### Task requirements
Repeat the data. Keep each line identical.

Page-level text extractions

-*-*-

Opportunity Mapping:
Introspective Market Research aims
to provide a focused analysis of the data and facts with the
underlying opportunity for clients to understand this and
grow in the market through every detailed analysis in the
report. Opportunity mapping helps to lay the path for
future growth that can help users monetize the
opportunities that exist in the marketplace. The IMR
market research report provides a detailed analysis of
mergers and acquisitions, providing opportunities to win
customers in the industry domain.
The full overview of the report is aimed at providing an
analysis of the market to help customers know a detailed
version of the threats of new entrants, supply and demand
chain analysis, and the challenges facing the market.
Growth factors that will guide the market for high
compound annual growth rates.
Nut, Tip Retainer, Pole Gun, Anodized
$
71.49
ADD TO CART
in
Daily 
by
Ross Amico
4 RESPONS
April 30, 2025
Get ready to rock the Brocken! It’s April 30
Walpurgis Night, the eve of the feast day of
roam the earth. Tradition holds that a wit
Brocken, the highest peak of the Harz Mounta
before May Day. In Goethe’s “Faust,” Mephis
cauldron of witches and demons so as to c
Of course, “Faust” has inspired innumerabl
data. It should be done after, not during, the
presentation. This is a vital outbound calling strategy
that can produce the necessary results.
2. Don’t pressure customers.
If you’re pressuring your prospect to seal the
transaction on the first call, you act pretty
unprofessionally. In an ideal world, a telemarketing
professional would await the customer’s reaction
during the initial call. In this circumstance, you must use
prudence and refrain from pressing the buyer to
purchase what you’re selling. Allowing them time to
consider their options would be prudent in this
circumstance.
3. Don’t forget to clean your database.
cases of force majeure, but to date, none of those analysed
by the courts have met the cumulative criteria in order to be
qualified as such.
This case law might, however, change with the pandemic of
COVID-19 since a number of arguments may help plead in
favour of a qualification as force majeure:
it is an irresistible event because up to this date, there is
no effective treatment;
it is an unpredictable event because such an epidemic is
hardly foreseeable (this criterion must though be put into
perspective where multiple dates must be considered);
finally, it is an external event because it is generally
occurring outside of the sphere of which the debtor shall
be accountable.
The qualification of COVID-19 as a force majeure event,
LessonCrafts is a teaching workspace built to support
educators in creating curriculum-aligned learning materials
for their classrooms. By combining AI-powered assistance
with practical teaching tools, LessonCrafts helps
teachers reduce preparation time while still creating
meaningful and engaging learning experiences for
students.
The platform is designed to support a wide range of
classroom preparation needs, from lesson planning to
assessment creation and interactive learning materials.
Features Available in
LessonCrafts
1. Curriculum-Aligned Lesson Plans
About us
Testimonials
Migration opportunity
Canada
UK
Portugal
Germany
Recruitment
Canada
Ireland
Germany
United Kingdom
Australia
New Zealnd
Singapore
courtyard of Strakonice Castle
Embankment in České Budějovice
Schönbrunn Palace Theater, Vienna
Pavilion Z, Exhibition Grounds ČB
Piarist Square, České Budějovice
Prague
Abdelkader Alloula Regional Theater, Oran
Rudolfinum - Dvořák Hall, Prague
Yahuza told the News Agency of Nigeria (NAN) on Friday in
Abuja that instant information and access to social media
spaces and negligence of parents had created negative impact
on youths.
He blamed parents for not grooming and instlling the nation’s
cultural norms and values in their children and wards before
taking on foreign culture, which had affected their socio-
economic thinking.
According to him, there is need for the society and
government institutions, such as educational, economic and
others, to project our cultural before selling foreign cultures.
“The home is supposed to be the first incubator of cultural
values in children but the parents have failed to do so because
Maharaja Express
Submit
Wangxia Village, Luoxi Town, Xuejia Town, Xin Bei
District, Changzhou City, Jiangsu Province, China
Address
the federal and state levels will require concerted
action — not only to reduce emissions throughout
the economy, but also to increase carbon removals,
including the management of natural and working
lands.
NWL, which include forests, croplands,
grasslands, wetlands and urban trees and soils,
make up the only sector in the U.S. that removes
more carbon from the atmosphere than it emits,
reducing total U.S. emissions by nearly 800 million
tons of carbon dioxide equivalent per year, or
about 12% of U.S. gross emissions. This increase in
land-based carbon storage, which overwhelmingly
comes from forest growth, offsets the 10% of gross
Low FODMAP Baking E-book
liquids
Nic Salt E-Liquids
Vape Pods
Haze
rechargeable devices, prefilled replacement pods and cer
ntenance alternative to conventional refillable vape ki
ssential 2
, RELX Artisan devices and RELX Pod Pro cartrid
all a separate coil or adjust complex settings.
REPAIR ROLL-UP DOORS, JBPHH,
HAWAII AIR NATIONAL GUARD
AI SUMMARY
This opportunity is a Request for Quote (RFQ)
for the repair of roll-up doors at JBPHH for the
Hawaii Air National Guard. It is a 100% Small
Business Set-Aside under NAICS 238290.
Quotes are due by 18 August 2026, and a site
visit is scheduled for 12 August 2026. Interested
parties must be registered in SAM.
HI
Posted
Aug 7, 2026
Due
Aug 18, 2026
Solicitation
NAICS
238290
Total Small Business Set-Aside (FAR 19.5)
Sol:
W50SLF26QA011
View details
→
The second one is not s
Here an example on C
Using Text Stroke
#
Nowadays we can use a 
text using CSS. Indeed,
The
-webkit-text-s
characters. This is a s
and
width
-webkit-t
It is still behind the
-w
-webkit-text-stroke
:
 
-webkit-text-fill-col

-*-*-

### Exercise answer
Opportunity Mapping:
Introspective Market Research aims
to provide a focused analysis of the data and facts with the
underlying opportunity for clients to understand this and
grow in the market through every detailed analysis in the
report. Opportunity mapping helps to lay the path for
future growth that can help users monetize the
opportunities that exist in the marketplace. The IMR
market research report provides a detailed analysis of
mergers and acquisitions, providing opportunities to win
customers in the industry domain.
The full overview of the report is aimed at providing an
analysis of the market to help customers know a detailed
version of the threats of new entrants, supply and demand
chain analysis, and the challenges facing the market.
Growth factors that will guide the market for high
compound annual growth rates.
Nut, Tip Retainer, Pole Gun, Anodized
$
71.49
ADD TO CART
in
Daily 
by
Ross Amico
4 RESPONS
April 30, 2025
Get ready to rock the Brocken! It’s April 30
Walpurgis Night, the eve of the feast day of
roam the earth. Tradition holds that a wit
Brocken, the highest peak of the Harz Mounta
before May Day. In Goethe’s “Faust,” Mephis
cauldron of witches and demons so as to c
Of course, “Faust” has inspired innumerabl
data. It should be done after, not during, the
presentation. This is a vital outbound calling strategy
that can produce the necessary results.
2. Don’t pressure customers.
If you’re pressuring your prospect to seal the
transaction on the first call, you act pretty
unprofessionally. In an ideal world, a telemarketing
professional would await the customer’s reaction
during the initial call. In this circumstance, you must use
prudence and refrain from pressing the buyer to
purchase what you’re selling. Allowing them time to
consider their options would be prudent in this
circumstance.
3. Don’t forget to clean your database.
cases of force majeure, but to date, none of those analysed
by the courts have met the cumulative criteria in order to be
qualified as such.
This case law might, however, change with the pandemic of
COVID-19 since a number of arguments may help plead in
favour of a qualification as force majeure:
it is an irresistible event because up to this date, there is
no effective treatment;
it is an unpredictable event because such an epidemic is
hardly foreseeable (this criterion must though be put into
perspective where multiple dates must be considered);
finally, it is an external event because it is generally
occurring outside of the sphere of which the debtor shall
be accountable.
The qualification of COVID-19 as a force majeure event,
LessonCrafts is a teaching workspace built to support
educators in creating curriculum-aligned learning materials
for their classrooms. By combining AI-powered assistance
with practical teaching tools, LessonCrafts helps
teachers reduce preparation time while still creating
meaningful and engaging learning experiences for
students.
The platform is designed to support a wide range of
classroom preparation needs, from lesson planning to
assessment creation and interactive learning materials.
Features Available in
LessonCrafts
1. Curriculum-Aligned Lesson Plans
About us
Testimonials
Migration opportunity
Canada
UK
Portugal
Germany
Recruitment
Canada
Ireland
Germany
United Kingdom
Australia
New Zealnd
Singapore
courtyard of Strakonice Castle
Embankment in České Budějovice
Schönbrunn Palace Theater, Vienna
Pavilion Z, Exhibition Grounds ČB
Piarist Square, České Budějovice
Prague
Abdelkader Alloula Regional Theater, Oran
Rudolfinum - Dvořák Hall, Prague
Yahuza told the News Agency of Nigeria (NAN) on Friday in
Abuja that instant information and access to social media
spaces and negligence of parents had created negative impact
on youths.
He blamed parents for not grooming and instlling the nation’s
cultural norms and values in their children and wards before
taking on foreign culture, which had affected their socio-
economic thinking.
According to him, there is need for the society and
government institutions, such as educational, economic and
others, to project our cultural before selling foreign cultures.
“The home is supposed to be the first incubator of cultural
values in children but the parents have failed to do so because
Maharaja Express
Submit
Wangxia Village, Luoxi Town, Xuejia Town, Xin Bei
District, Changzhou City, Jiangsu Province, China
Address
the federal and state levels will require concerted
action — not only to reduce emissions throughout
the economy, but also to increase carbon removals,
including the management of natural and working
lands.
NWL, which include forests, croplands,
grasslands, wetlands and urban trees and soils,
make up the only sector in the U.S. that removes
more carbon from the atmosphere than it emits,
reducing total U.S. emissions by nearly 800 million
tons of carbon dioxide equivalent per year, or
about 12% of U.S. gross emissions. This increase in
land-based carbon storage, which overwhelmingly
comes from forest growth, offsets the 10% of gross
Low FODMAP Baking E-book
liquids
Nic Salt E-Liquids
Vape Pods
Haze
rechargeable devices, prefilled replacement pods and cer
ntenance alternative to conventional refillable vape ki
ssential 2
, RELX Artisan devices and RELX Pod Pro cartrid
all a separate coil or adjust complex settings.
REPAIR ROLL-UP DOORS, JBPHH,
HAWAII AIR NATIONAL GUARD
AI SUMMARY
This opportunity is a Request for Quote (RFQ)
for the repair of roll-up doors at JBPHH for the
Hawaii Air National Guard. It is a 100% Small
Business Set-Aside under NAICS 238290.
Quotes are due by 18 August 2026, and a site
visit is scheduled for 12 August 2026. Interested
parties must be registered in SAM.
HI
Posted
Aug 7, 2026
Due
Aug 18, 2026
Solicitation
NAICS
238290
Total Small Business Set-Aside (FAR 19.5)
Sol:
W50SLF26QA011
View details
→
The second one is not s
Here an example on C
Using Text Stroke
#
Nowadays we can use a 
text using CSS. Indeed,
The
-webkit-text-s
characters. This is a s
and
width
-webkit-t
It is still behind the
-w
-webkit-text-stroke
:
 
-webkit-text-fill-col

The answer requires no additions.